Brief — The answer should be each line from the entries below that has the word "warders" in it.
○ ○ ○ ○ ○
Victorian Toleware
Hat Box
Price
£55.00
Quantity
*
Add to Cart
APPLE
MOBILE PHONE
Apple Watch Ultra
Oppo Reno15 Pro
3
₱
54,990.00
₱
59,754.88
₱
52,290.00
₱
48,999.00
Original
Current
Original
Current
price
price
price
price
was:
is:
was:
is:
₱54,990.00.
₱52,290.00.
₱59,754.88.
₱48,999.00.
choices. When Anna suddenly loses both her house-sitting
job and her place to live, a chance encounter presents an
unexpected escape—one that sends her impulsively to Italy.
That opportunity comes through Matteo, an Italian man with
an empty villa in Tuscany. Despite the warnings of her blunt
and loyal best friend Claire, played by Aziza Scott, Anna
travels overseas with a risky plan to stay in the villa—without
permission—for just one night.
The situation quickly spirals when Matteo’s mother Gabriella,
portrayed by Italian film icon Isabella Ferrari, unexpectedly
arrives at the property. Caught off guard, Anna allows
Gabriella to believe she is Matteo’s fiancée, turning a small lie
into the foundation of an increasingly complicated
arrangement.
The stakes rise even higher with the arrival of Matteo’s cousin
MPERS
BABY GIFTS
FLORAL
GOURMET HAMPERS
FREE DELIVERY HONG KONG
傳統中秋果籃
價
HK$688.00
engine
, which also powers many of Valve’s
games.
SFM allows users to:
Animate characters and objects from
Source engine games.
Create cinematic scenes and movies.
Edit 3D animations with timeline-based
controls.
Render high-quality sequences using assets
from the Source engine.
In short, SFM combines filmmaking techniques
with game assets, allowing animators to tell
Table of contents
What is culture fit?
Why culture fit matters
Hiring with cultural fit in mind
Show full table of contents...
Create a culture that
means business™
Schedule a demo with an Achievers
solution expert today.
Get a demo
○ ○ ○ ○ ○
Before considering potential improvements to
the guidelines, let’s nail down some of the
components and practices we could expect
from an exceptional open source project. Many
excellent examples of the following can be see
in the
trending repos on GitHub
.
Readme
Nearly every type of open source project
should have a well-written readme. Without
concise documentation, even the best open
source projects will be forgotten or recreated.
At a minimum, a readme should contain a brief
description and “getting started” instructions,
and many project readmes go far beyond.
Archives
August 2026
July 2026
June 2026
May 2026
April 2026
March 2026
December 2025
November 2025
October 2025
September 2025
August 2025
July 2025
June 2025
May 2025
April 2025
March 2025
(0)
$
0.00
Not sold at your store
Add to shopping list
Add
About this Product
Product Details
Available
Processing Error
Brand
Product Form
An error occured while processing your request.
○ ○ ○ ○ ○
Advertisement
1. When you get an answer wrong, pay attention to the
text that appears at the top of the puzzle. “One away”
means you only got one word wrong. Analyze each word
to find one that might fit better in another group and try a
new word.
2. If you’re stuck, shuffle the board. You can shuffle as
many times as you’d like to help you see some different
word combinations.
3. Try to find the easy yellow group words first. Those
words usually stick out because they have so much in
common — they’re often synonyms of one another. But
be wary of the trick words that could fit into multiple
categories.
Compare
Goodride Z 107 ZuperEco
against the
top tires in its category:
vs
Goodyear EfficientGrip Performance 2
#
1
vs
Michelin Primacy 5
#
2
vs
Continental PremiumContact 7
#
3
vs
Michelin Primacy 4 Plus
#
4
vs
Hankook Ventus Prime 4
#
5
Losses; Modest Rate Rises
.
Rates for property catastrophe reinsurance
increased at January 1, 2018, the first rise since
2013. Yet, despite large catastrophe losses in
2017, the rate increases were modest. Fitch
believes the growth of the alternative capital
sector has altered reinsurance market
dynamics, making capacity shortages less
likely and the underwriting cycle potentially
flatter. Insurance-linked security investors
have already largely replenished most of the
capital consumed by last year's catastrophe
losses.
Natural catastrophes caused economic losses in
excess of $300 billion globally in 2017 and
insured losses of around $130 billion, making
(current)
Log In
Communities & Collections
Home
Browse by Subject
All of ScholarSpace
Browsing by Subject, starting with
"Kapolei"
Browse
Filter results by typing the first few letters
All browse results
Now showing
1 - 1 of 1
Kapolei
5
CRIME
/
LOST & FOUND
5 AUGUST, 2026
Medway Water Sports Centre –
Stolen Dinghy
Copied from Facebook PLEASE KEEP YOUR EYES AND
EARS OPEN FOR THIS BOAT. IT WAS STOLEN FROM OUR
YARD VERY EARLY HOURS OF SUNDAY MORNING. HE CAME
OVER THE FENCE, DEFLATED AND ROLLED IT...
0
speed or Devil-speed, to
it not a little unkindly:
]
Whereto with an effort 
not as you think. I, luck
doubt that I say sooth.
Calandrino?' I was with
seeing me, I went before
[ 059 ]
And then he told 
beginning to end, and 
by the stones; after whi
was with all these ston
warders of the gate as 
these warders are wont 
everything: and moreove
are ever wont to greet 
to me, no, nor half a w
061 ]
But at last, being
○ ○ ○ ○ ○
Answer —
warders of the gate as 
these warders are wont 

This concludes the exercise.